Buying Clothes That Fit Your Current Body and Letting Go of Clothes That No Longer Fit
No longer fitting into clothes that once fit can be one of the hardest parts of the process. I hear so many clients say “but I love my clothes”, it feels like a “failure” to let them go or “I am still hopeful I will fit into them when I really get this intuitive eating thing down.” However, I cannot say enough about how important it is to take this step. It just isn’t kind to ourselves to wear clothes every day that are physically uncomfortable or constricting or to have a closet full of clothes you feel “taunted” by every time you walk into your closet. The way to be compassionate to ourselves and even protect ourselves on this journey is to buy clothes that fit our current body and to donate, trash, burn (whatever feels best!) the clothes that do not fit us anymore.

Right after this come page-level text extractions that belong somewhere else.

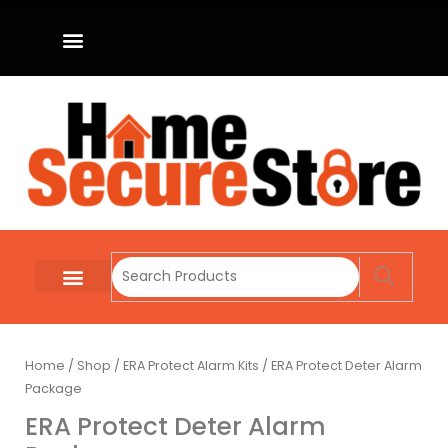
Home
/
Shop
/
ERA Protect Alarm Kits
/ ERA Protect Deter Alarm
Package
ERA Protect Deter Alarm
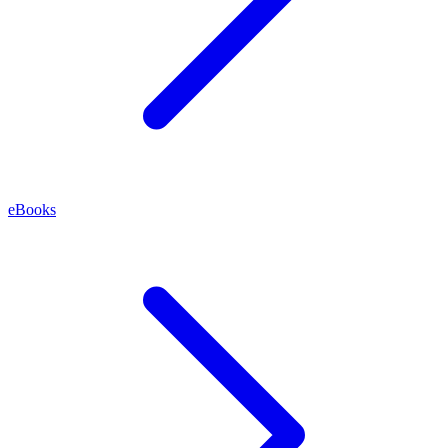
eBooks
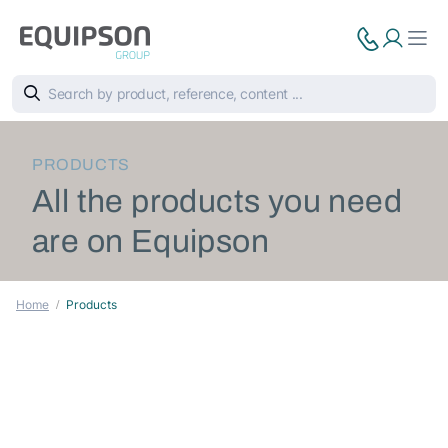
PRODUCTS
All the products you need
are on Equipson
Home
Products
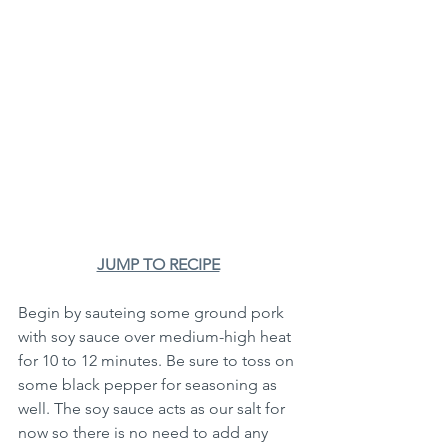
JUMP TO RECIPE
Begin by sauteing some ground pork 
with soy sauce over medium-high heat 
for 10 to 12 minutes. Be sure to toss on 
some black pepper for seasoning as 
well. The soy sauce acts as our salt for 
now so there is no need to add any 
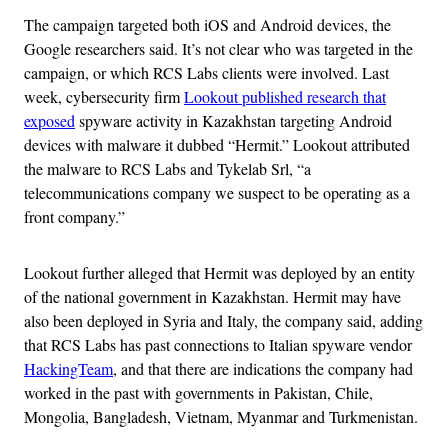
The campaign targeted both iOS and Android devices, the
Google researchers said. It’s not clear who was targeted in the
campaign, or which RCS Labs clients were involved. Last
week, cybersecurity firm
Lookout published research that
exposed
spyware activity in Kazakhstan targeting Android
devices with malware it dubbed “Hermit.” Lookout attributed
the malware to RCS Labs and Tykelab Srl, “a
telecommunications company we suspect to be operating as a
front company.”
Lookout further alleged that Hermit was deployed by an entity
of the national government in Kazakhstan. Hermit may have
also been deployed in Syria and Italy, the company said, adding
that RCS Labs has past connections to Italian spyware vendor
HackingTeam
, and that there are indications the company had
worked in the past with governments in Pakistan, Chile,
Mongolia, Bangladesh, Vietnam, Myanmar and Turkmenistan.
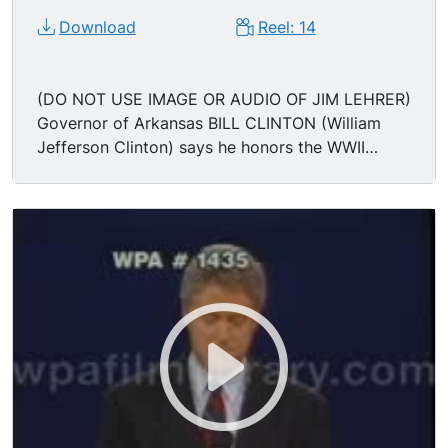
Download
Reel: 14
(DO NOT USE IMAGE OR AUDIO OF JIM LEHRER)
Governor of Arkansas BILL CLINTON (William
Jefferson Clinton) says he honors the WWII
military service of President George Bush but he
takes offense to the President taking on his
sense of patriotism, going so far as to invoke the
ghost of Prescott Bush and his standing-up to
Joe McCarthy; "I was opposed to the war but I
loved my country. We need a President who will
bring this country together, not divide it. We've
had enough division. I want to lead a unified
country." Applause. Ann Compton asks Governor
Bill Clinton about tax cut guarantees for middle
class families; Governor Clinton says his tax
increase plan starts with the $200,000 + tax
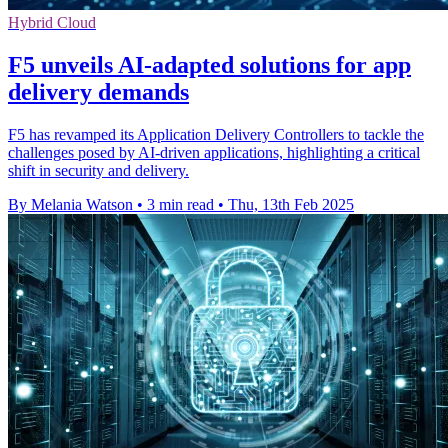
Hybrid Cloud
F5 unveils AI-adapted solutions for app
delivery demands
F5 has revamped its Application Delivery Controllers to tackle the
challenges posed by AI-driven applications, highlighting a critical
shift in security and delivery.
By Melania Watson
•
3 min read
•
Thu, 13th Feb 2025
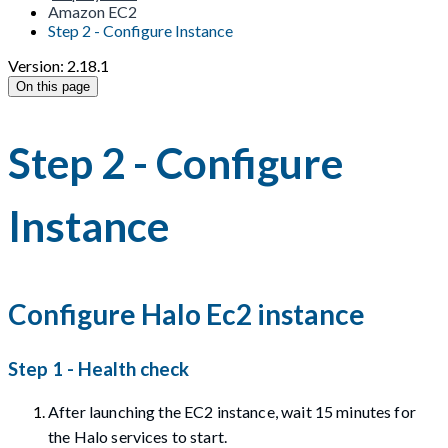
Amazon EC2
Step 2 - Configure Instance
Version: 2.18.1
On this page
Step 2 - Configure
Instance
Configure Halo Ec2 instance
Step 1 - Health check
After launching the EC2 instance, wait 15 minutes for
the Halo services to start.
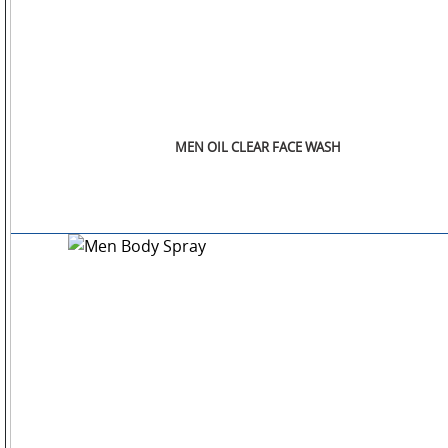
MEN OIL CLEAR FACE WASH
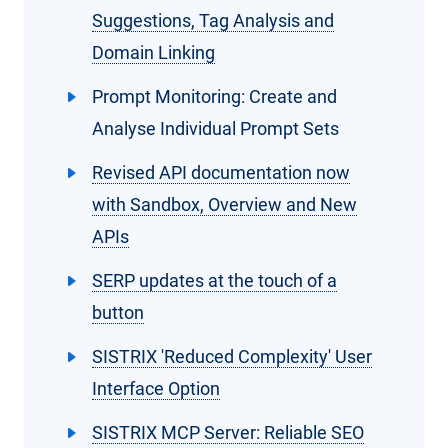
Suggestions, Tag Analysis and
Domain Linking
Prompt Monitoring: Create and
Analyse Individual Prompt Sets
Revised API documentation now
with Sandbox, Overview and New
APIs
SERP updates at the touch of a
button
SISTRIX 'Reduced Complexity' User
Interface Option
SISTRIX MCP Server: Reliable SEO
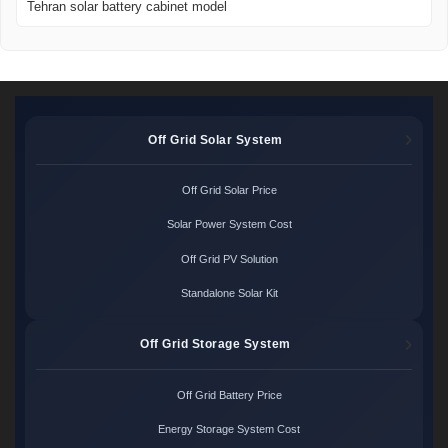
Tehran solar battery cabinet model
Off Grid Solar System
Off Grid Solar Price
Solar Power System Cost
Off Grid PV Solution
Standalone Solar Kit
Off Grid Storage System
Off Grid Battery Price
Energy Storage System Cost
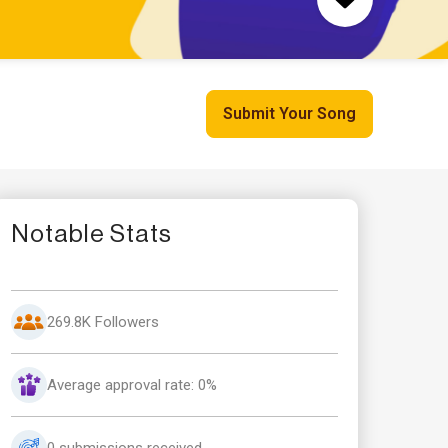
Submit Your Song
Notable Stats
269.8K Followers
Average approval rate: 0%
0 submissions received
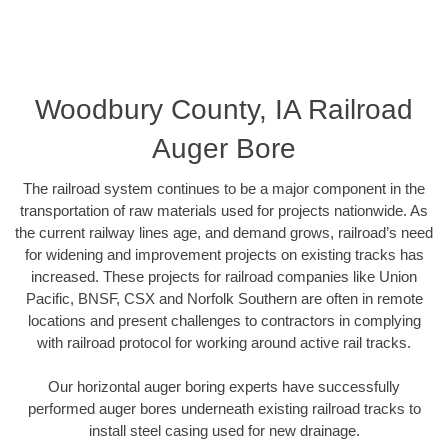
Woodbury County, IA Railroad
Auger Bore
The railroad system continues to be a major component in the
transportation of raw materials used for projects nationwide. As
the current railway lines age, and demand grows, railroad’s need
for widening and improvement projects on existing tracks has
increased. These projects for railroad companies like Union
Pacific, BNSF, CSX and Norfolk Southern are often in remote
locations and present challenges to contractors in complying
with railroad protocol for working around active rail tracks.
Our horizontal auger boring experts have successfully
performed auger bores underneath existing railroad tracks to
install steel casing used for new drainage.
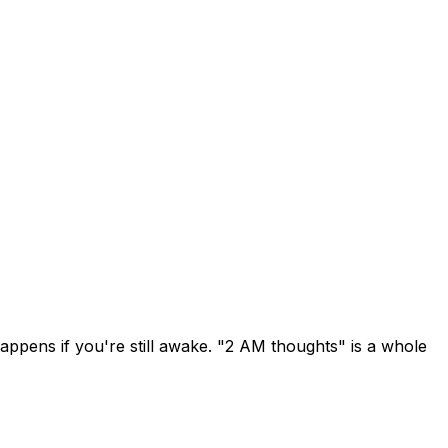
ppens if you're still awake. "2 AM thoughts" is a whole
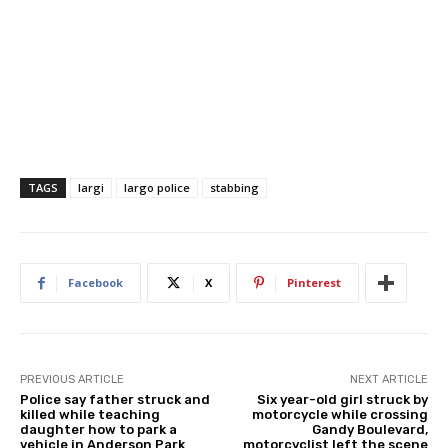
TAGS
largi
largo police
stabbing
Facebook
X
Pinterest
PREVIOUS ARTICLE
NEXT ARTICLE
Police say father struck and
Six year-old girl struck by
killed while teaching
motorcycle while crossing
daughter how to park a
Gandy Boulevard,
vehicle in Anderson Park
motorcyclist left the scene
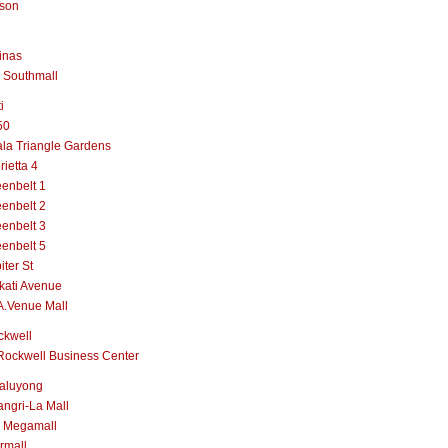
lson
inas
 Southmall
i
50
la Triangle Gardens
rietta 4
enbelt 1
enbelt 2
enbelt 3
enbelt 5
iter St
kati Avenue
A.Venue Mall
ckwell
Rockwell Business Center
aluyong
ngri-La Mall
 Megamall
rmall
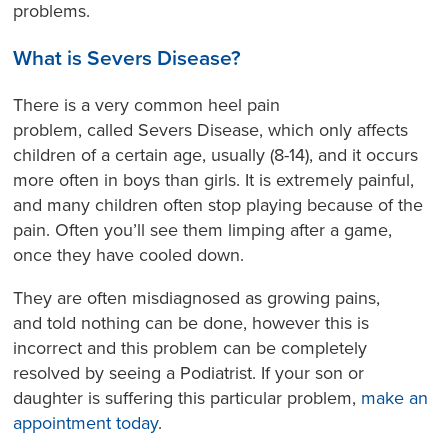
problems.
What is
Severs Disease
?
There is a very common heel pain
problem, called Severs Disease, which only affects
children of a certain age, usually (8-14), and it occurs
more often in boys than girls. It is extremely painful,
and many children often stop playing because of the
pain. Often you’ll see them limping after a game,
once they have cooled down.
They are often misdiagnosed as growing pains,
and told nothing can be done, however this is
incorrect and this problem can be completely
resolved by seeing a Podiatrist. If your son or
daughter is suffering this particular problem,
make an
appointment today
.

I also think if you are intentional in your process, it can actually be fun learning to dress your new body and see what feels authentic and representative for you in this next stage of life.
Saying Goodbye to our Idealized Body Size
The experience of our bodies changing can feel a lot like the grieving process. Grieving the loss of the body we envisioned we “should” have or did have. The stages of grief are: denial, anger, bargaining, sadness, and acceptance. I am sure you can reflect on how fearing or experiencing body changes has brought up feelings of frustration and sadness. And of course, denying that our bodies are meant to be larger, as well as bargaining with ourselves about how we can still try to control our body size if it is for “wellness or health” is all a part of this process. That being said, I want to note that the final stage of grief is ACCEPTANCE. The final stage is not “love” or “positivity.” I think this is important because if we believe we are supposed to get to a place of loving and feeling ecstatic about our new bodies we might be setting ourselves up to feel like we are failing. Although I think it is wonderful to love your body and think it’s beautiful, body image work is deeply about accepting our bodies as they are today and accepting they will continue to change and thus do not determine how we should feel about ourselves. Acceptance means that we no longer have to fight or punish our bodies but can instead keep them comfortable in clothes that fit, nourish them with foods that satisfy us, and let them move and rest in ways that honor their needs. In what ways can you practice accepting the body you are in today?